The two were co-workers at Warner Brothers for years, where they were both heading their own units. They both made a whole bunch of hilarious cartoons with Daffy Duck in them. But "The Bear That Wasn't" is the only time the two of them ever collaborated in the production of a film. It was made at MGM in 1967, twenty-three years after Tashlin left WB to begin his live-action career.

And it really was a true collaboration. The short is adapted from Tashlin's 1946 children's book of the same name, and it follows the book's story almost exactly. If a viewer didn't know better, he or she could easily mistake Paul Frees' narration for a segment from Reading Rainbow. This is a good thing, because it means that the cartoon retains the book's sharp satire of those who lets others to define their identity.

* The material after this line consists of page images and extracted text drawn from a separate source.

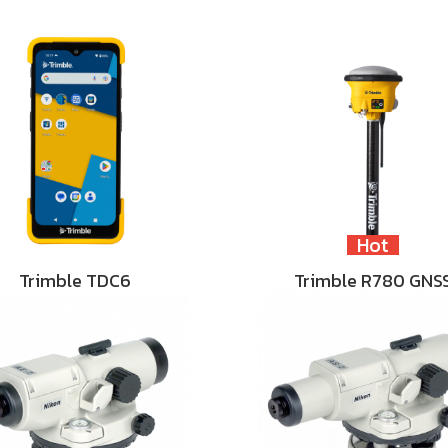
Hot
Trimble TDC6
Trimble R780 GNS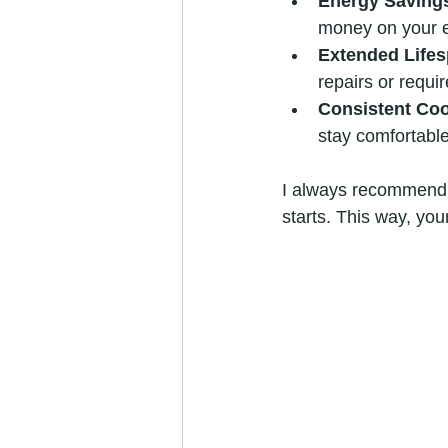
Energy Saving
money on your e
Extended Life
repairs or requir
Consistent Coo
stay comfortable
I always recommend s
starts. This way, you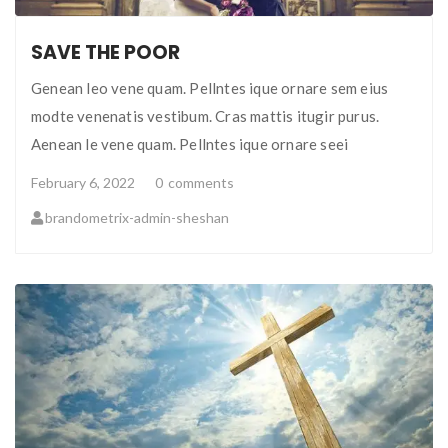
SAVE THE POOR
Genean leo vene quam. Pellntes ique ornare sem eius
modte venenatis vestibum. Cras mattis itugir purus.
Aenean le vene quam. Pellntes ique ornare seei
February 6, 2022
0
comments
brandometrix-admin-sheshan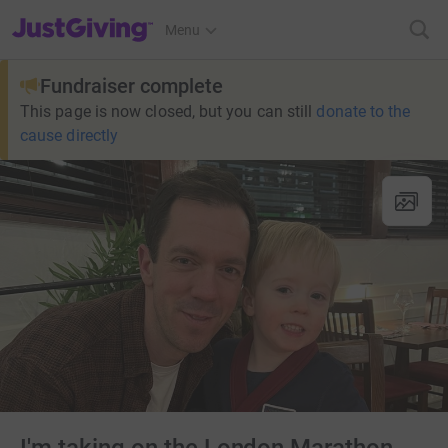
JustGiving’s homepage
Menu
Fundraiser complete
This page is now closed, but you can still
donate to the
cause directly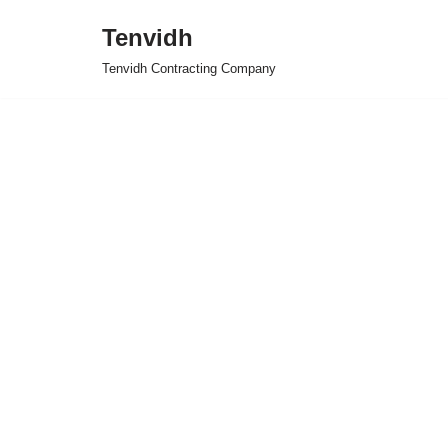
Tenvidh
Skip
Tenvidh Contracting Company
to
content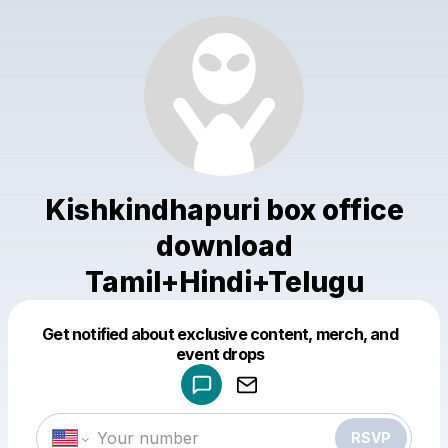
Kishkindhapuri box office
download
Tamil+Hindi+Telugu
Get notified about exclusive content, merch, and
Powered by
event drops
Make a drop like this
RSVP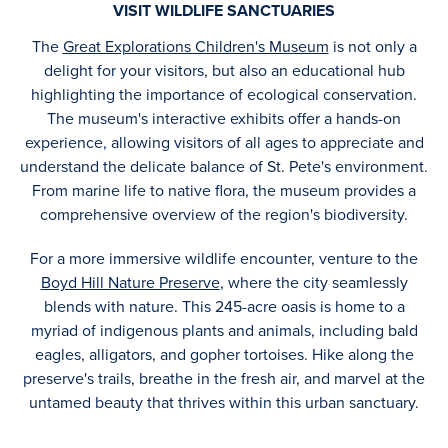
VISIT WILDLIFE SANCTUARIES
The
Great Explorations Children's Museum
is not only a
delight for your visitors, but also an educational hub
highlighting the importance of ecological conservation.
The museum's interactive exhibits offer a hands-on
experience, allowing visitors of all ages to appreciate and
understand the delicate balance of St. Pete's environment.
From marine life to native flora, the museum provides a
comprehensive overview of the region's biodiversity.
For a more immersive wildlife encounter, venture to the
Boyd Hill Nature Preserve
, where the city seamlessly
blends with nature. This 245-acre oasis is home to a
myriad of indigenous plants and animals, including bald
eagles, alligators, and gopher tortoises. Hike along the
preserve's trails, breathe in the fresh air, and marvel at the
untamed beauty that thrives within this urban sanctuary.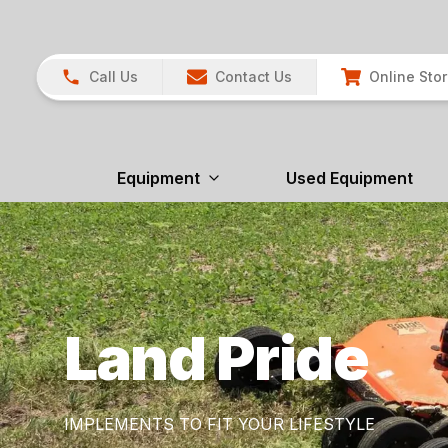
Call Us
Contact Us
Online Sto
Equipment
Used Equipment
Land Pride
IMPLEMENTS TO FIT YOUR LIFESTYLE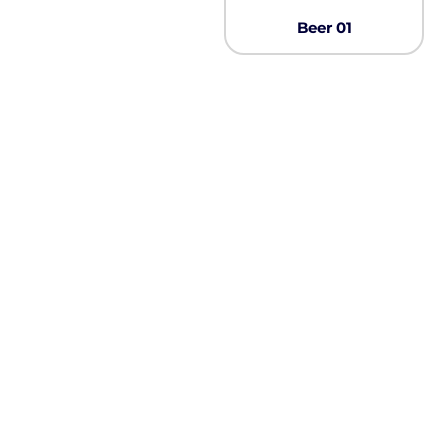
Pullover Hoods
Beer 01
Long Sleeve
T-Shirts
Organic
Workwear
Infant / Toddler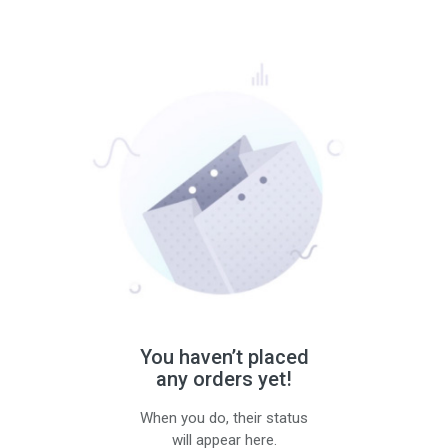
You haven’t placed
any orders yet!
When you do, their status
will appear here.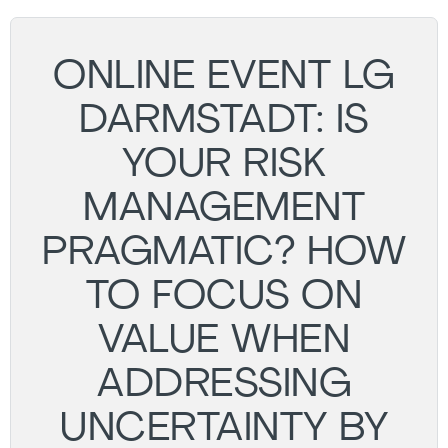
ONLINE EVENT LG
DARMSTADT: IS
YOUR RISK
MANAGEMENT
PRAGMATIC? HOW
TO FOCUS ON
VALUE WHEN
ADDRESSING
UNCERTAINTY BY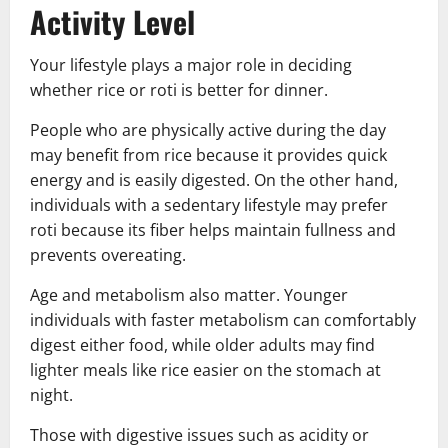
Activity Level
Your lifestyle plays a major role in deciding
whether rice or roti is better for dinner.
People who are physically active during the day
may benefit from rice because it provides quick
energy and is easily digested. On the other hand,
individuals with a sedentary lifestyle may prefer
roti because its fiber helps maintain fullness and
prevents overeating.
Age and metabolism also matter. Younger
individuals with faster metabolism can comfortably
digest either food, while older adults may find
lighter meals like rice easier on the stomach at
night.
Those with digestive issues such as acidity or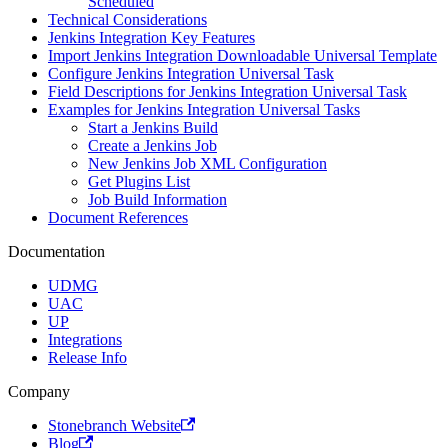
Scheduled
Technical Considerations
Jenkins Integration Key Features
Import Jenkins Integration Downloadable Universal Template
Configure Jenkins Integration Universal Task
Field Descriptions for Jenkins Integration Universal Task
Examples for Jenkins Integration Universal Tasks
Start a Jenkins Build
Create a Jenkins Job
New Jenkins Job XML Configuration
Get Plugins List
Job Build Information
Document References
Documentation
UDMG
UAC
UP
Integrations
Release Info
Company
Stonebranch Website
Blog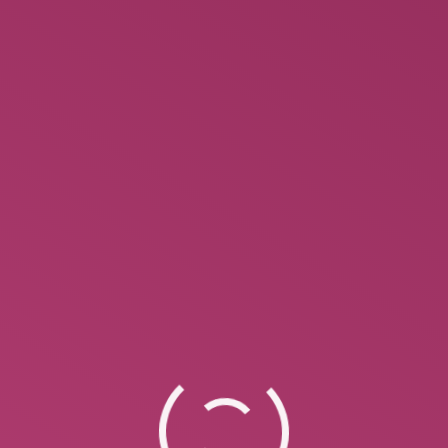
How Do You Format A Poem?
Most poetry is written in verse, rather than prose.
This signifies that it uses line breaks, alongside
rhythm or meter, to convey something to the
reader. Rather than letting the text break at the
finish of the page , verse emphasizes language via
line breaks. Some examples include sonnets,
villanelles, sestinas, limericks, and haikus. Many…
October 1, 2022
Leave a comment
Uncategorized
By
Ann Marie
Cheapest Essay Writing Service –
Reddit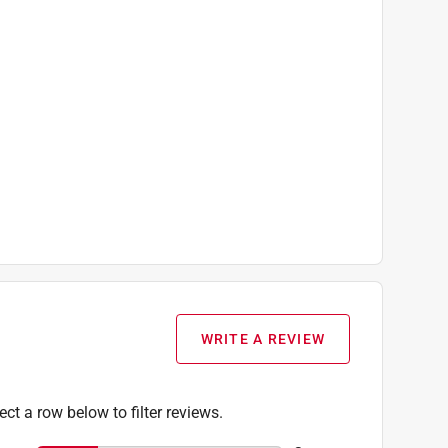
WRITE A REVIEW
ect a row below to filter reviews.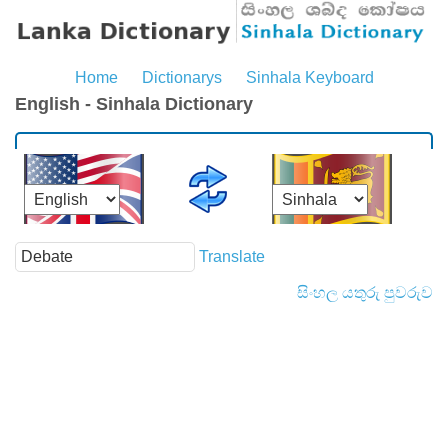
Home
Dictionarys
Sinhala Keyboard
English - Sinhala Dictionary
Translate
සිංහල යතුරු පුවරුව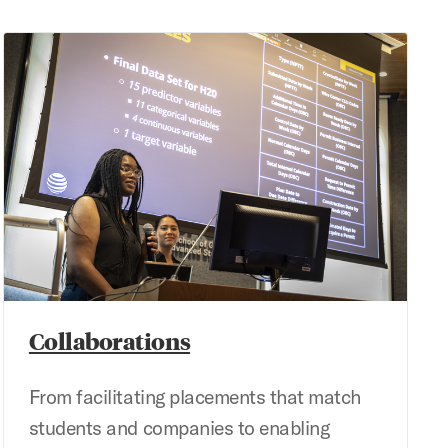
Collaborations
Collaborations
From facilitating placements that match
students and companies to enabling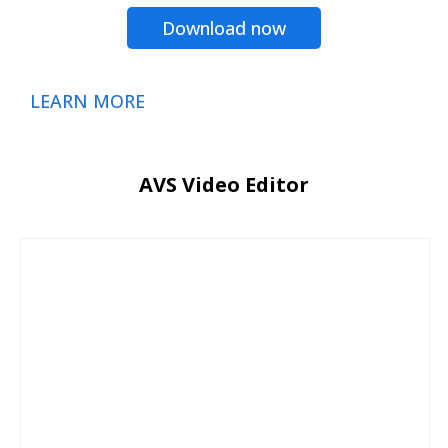
Download now
LEARN MORE
AVS Video Editor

But the visual style is pure Jones - it hardly resembles the book. Jones's figures grew most distinct over the course of his career. By 1967, they had become instantly recognizable. One look at the bear and you know instantly that this is from the same man who, just the previous year, had reshaped Dr. Seuss's Grinch in his own image.

Jones is aided immensely by his frequent production designer Maurice Noble, whose backgrounds are so striking that he receives a co-director credit on the cartoon. I've always been especially impressed with the way that Noble makes the corporation settings seem just as vast as the outdoor ones. This really seems like a place where the bear could get lost and never escape.

The cartoon is also hilarious, albeit in a very different way from the fast-and-frantic cartoons the two gentlemen had made at WB. This is a very low-key, almost wistful cartoon, with most of the laughs coming from details (the image of a cigarette hanging out of the bear's mouth) or the repetition of the phrase "You are not a bear. You are a silly man who needs a shave and wears a fur coat," which gets funnier to me every single time it's said. It's a far cry from "Duck Amuck" or "Porky Pig's Feat."

"The Bear That Wasn't" is available on DVD and Blu-Ray, both of which are a lot prettier than this YouTube video.

2 comments:

Ryan Roe said...

This is a cool piece of animation history. And it needs a shave.

How did it end up on a Looney Tunes collection if it was produced as an MGM short, anyway?

Anthony Strand said...

The answer is a simple one - Time Warner owns the pre-1986 MGM catalog. It's the same reason that your DVD copy of Singin' in the Rain has a WB logo on the side.